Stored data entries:

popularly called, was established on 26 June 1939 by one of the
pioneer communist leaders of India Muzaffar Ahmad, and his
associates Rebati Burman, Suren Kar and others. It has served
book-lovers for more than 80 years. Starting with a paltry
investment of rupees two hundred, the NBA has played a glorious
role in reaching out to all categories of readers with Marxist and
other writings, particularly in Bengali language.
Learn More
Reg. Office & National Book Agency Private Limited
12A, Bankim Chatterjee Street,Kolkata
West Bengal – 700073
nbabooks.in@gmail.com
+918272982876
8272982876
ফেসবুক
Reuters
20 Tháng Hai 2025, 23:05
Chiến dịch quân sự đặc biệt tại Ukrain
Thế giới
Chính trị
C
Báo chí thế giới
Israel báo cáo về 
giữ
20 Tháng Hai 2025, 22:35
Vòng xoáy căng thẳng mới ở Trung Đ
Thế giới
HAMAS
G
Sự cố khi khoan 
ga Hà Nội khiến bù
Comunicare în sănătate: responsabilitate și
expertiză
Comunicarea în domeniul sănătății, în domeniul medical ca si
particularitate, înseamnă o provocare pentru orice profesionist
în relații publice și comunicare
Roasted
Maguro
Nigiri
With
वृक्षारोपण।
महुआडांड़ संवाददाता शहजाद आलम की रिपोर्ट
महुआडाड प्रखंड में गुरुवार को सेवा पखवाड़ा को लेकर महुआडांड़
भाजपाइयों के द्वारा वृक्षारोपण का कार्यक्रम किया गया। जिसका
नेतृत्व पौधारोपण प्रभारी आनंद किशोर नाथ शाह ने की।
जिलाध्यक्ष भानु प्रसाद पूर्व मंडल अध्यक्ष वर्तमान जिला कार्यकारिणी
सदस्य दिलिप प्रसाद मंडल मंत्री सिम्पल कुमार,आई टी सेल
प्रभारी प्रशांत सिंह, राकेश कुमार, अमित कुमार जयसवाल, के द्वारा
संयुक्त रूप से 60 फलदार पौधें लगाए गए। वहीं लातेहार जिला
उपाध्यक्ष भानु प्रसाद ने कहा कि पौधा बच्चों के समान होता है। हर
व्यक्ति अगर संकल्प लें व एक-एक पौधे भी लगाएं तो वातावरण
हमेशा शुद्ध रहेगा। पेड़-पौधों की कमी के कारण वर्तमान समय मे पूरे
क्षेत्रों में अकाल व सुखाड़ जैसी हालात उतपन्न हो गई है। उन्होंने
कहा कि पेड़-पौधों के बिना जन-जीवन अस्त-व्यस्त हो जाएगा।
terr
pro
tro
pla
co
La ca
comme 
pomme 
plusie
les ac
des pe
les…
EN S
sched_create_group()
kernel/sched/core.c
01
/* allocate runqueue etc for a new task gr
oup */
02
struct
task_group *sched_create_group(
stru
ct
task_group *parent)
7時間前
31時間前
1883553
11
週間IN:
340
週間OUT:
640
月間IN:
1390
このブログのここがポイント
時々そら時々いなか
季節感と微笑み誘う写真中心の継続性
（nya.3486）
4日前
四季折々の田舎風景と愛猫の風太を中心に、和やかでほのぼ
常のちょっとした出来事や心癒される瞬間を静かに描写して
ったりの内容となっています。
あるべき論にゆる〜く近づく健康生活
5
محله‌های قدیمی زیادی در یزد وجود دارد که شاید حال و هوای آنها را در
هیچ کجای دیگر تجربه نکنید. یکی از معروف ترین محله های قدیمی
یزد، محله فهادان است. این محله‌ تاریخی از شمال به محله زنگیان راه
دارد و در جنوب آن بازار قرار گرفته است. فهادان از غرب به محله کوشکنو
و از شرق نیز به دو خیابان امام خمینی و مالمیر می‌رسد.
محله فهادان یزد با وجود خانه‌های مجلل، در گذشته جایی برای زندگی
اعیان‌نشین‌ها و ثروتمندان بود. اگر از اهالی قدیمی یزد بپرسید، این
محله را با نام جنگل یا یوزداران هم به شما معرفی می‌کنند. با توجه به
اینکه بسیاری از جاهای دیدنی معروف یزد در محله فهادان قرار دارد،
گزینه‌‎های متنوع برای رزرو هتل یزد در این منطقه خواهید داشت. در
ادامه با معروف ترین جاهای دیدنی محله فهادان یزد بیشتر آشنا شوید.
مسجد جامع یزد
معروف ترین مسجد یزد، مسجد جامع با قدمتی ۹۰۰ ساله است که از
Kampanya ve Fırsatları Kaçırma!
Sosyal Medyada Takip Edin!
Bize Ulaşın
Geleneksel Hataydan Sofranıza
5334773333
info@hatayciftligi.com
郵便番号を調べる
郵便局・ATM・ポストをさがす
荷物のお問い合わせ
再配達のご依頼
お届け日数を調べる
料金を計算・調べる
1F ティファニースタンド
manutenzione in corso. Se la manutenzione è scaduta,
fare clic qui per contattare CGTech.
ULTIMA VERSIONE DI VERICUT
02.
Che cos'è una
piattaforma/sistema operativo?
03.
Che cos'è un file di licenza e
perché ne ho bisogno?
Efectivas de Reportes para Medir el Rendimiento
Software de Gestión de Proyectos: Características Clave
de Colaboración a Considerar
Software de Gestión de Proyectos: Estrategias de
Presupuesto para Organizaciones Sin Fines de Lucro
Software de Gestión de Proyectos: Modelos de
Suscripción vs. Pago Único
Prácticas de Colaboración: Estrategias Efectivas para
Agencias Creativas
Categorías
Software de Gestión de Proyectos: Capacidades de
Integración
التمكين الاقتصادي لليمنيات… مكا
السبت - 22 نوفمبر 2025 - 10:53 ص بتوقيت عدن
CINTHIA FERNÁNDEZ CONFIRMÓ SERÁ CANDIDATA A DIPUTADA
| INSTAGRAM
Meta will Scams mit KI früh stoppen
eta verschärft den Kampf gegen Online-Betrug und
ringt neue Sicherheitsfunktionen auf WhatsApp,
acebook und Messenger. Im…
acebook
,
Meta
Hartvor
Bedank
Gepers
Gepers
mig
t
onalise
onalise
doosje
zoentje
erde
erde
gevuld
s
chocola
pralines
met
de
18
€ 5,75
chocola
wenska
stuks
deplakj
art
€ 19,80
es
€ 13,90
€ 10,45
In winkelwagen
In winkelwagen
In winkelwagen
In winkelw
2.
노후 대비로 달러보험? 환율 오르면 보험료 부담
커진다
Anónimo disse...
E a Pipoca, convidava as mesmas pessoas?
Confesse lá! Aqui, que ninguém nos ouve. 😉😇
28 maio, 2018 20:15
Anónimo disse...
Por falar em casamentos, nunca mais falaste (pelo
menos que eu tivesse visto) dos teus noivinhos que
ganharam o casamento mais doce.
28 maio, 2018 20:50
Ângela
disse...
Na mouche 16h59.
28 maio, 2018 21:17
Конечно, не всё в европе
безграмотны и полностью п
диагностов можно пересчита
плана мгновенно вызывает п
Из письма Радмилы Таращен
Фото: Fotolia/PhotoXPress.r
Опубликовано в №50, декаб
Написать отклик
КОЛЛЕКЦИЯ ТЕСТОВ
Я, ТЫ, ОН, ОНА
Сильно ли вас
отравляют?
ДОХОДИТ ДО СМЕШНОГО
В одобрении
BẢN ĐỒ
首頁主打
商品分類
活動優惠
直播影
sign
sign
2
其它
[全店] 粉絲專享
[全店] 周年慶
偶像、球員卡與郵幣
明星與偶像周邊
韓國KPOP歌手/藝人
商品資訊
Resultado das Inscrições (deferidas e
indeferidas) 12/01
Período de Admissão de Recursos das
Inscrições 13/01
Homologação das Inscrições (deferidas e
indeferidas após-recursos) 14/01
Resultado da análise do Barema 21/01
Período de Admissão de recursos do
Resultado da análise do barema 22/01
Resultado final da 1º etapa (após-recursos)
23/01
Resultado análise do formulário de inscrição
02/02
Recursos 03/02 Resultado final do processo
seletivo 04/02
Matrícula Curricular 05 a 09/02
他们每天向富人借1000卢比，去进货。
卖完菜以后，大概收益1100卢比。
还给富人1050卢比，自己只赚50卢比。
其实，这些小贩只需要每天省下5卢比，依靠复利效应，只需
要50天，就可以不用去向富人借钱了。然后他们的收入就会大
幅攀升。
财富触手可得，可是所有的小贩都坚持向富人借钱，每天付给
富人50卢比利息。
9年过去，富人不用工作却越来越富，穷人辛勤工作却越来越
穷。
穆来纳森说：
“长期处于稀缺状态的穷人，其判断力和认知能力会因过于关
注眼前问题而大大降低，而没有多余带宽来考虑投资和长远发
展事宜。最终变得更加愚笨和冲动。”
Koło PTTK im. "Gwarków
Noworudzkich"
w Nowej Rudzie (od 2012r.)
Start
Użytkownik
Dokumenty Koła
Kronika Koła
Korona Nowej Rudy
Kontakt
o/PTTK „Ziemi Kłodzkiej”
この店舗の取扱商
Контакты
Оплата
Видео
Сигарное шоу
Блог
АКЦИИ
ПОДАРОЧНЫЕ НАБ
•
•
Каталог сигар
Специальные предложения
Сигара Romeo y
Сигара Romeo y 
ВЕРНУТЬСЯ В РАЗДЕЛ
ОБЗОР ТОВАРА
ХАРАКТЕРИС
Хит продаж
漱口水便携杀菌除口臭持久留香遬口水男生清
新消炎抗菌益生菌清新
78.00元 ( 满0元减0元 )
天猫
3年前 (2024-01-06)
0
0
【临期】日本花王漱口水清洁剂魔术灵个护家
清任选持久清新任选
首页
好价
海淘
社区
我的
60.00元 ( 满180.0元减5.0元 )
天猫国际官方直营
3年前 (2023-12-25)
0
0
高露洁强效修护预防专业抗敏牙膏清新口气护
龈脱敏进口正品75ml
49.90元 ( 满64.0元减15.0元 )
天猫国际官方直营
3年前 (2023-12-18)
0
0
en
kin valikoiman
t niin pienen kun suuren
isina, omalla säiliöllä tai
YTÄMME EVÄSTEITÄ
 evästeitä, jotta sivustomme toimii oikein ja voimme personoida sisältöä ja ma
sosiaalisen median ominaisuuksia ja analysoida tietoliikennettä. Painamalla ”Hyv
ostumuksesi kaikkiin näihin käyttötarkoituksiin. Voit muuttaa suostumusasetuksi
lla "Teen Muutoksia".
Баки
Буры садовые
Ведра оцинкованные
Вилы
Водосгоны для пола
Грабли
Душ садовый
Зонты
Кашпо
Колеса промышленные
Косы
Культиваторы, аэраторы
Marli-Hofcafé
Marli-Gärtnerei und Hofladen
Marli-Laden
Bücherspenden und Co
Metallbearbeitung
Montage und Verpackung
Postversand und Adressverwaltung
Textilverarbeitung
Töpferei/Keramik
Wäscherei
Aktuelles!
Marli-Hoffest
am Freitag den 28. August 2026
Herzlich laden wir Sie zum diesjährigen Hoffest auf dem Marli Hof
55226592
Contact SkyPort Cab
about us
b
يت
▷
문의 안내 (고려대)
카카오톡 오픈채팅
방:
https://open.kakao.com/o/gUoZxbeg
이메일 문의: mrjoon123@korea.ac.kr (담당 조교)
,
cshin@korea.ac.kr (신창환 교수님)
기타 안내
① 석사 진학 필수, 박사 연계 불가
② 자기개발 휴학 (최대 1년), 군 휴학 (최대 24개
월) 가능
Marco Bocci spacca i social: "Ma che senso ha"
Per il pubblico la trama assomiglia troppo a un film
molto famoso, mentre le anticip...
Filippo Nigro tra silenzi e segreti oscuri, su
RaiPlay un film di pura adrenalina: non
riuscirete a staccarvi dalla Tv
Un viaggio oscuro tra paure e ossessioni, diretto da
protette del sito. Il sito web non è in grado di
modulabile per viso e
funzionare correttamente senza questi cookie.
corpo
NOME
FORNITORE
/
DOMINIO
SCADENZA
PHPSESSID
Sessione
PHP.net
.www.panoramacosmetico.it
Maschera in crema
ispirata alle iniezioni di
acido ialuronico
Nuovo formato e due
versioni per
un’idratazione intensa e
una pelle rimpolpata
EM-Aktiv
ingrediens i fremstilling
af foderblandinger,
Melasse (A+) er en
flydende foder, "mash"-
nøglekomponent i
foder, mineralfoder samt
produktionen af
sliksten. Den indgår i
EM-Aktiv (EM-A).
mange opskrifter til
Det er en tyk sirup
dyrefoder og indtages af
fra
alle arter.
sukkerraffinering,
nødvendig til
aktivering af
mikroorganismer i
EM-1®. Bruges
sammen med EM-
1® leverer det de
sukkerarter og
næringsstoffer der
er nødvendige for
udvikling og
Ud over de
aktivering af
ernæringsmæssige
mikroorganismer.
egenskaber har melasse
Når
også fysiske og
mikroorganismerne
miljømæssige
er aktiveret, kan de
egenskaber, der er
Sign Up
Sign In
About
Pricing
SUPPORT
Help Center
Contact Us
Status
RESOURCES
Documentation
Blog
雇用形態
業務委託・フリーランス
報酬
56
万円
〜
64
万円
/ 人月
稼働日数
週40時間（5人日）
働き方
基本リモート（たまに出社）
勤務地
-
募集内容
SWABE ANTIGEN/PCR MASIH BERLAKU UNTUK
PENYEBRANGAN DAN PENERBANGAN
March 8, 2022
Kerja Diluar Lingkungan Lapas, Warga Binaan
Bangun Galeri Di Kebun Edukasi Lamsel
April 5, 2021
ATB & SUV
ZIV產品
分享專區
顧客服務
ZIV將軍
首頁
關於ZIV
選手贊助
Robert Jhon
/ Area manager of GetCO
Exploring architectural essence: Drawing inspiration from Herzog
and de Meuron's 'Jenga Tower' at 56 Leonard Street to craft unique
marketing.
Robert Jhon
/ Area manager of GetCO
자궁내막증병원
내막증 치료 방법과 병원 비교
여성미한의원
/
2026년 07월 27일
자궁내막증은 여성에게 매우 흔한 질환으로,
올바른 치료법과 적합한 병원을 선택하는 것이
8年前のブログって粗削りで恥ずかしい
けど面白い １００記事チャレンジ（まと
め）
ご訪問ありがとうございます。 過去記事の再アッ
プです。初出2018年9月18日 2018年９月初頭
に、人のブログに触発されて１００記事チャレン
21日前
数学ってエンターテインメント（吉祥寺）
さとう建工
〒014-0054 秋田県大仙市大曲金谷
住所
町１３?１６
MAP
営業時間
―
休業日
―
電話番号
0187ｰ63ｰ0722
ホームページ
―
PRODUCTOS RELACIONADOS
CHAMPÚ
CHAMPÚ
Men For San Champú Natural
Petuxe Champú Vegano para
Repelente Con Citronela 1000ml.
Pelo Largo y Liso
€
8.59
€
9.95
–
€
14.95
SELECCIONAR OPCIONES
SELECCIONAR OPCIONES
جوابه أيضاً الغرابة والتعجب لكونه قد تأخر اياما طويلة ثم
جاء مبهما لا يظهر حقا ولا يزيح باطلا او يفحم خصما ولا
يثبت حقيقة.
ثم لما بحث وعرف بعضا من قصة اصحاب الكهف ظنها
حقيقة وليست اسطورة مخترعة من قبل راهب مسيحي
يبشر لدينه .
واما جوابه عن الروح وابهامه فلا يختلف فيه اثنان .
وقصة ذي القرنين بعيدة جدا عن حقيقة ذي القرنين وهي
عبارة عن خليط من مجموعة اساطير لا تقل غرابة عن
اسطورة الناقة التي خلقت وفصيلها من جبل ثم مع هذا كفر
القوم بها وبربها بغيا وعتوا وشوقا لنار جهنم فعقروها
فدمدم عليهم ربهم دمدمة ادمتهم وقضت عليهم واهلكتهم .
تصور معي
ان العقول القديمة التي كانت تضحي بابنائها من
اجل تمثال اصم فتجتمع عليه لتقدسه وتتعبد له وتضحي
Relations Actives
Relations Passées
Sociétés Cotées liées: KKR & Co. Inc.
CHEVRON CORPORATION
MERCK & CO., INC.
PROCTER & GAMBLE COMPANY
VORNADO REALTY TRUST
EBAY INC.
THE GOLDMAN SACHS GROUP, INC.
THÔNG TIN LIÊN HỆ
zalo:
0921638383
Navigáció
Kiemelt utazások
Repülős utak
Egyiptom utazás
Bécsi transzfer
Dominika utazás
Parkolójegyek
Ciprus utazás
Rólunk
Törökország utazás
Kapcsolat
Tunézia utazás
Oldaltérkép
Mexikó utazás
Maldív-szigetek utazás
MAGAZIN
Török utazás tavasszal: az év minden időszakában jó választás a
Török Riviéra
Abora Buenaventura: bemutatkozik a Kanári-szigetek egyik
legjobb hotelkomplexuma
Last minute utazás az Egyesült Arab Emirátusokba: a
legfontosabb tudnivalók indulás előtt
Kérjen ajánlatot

Exercise brief: Of all the entries above, output exactly the lines between the one holding "am Freitag den 28. August 2026" and the one holding "Maschera in crema", inclusive.

Solved problem:
am Freitag den 28. August 2026
Herzlich laden wir Sie zum diesjährigen Hoffest auf dem Marli Hof
55226592
Contact SkyPort Cab
about us
b
يت
▷
문의 안내 (고려대)
카카오톡 오픈채팅
방:
https://open.kakao.com/o/gUoZxbeg
이메일 문의: mrjoon123@korea.ac.kr (담당 조교)
,
cshin@korea.ac.kr (신창환 교수님)
기타 안내
① 석사 진학 필수, 박사 연계 불가
② 자기개발 휴학 (최대 1년), 군 휴학 (최대 24개
월) 가능
Marco Bocci spacca i social: "Ma che senso ha"
Per il pubblico la trama assomiglia troppo a un film
molto famoso, mentre le anticip...
Filippo Nigro tra silenzi e segreti oscuri, su
RaiPlay un film di pura adrenalina: non
riuscirete a staccarvi dalla Tv
Un viaggio oscuro tra paure e ossessioni, diretto da
protette del sito. Il sito web non è in grado di
modulabile per viso e
funzionare correttamente senza questi cookie.
corpo
NOME
FORNITORE
/
DOMINIO
SCADENZA
PHPSESSID
Sessione
PHP.net
.www.panoramacosmetico.it
Maschera in crema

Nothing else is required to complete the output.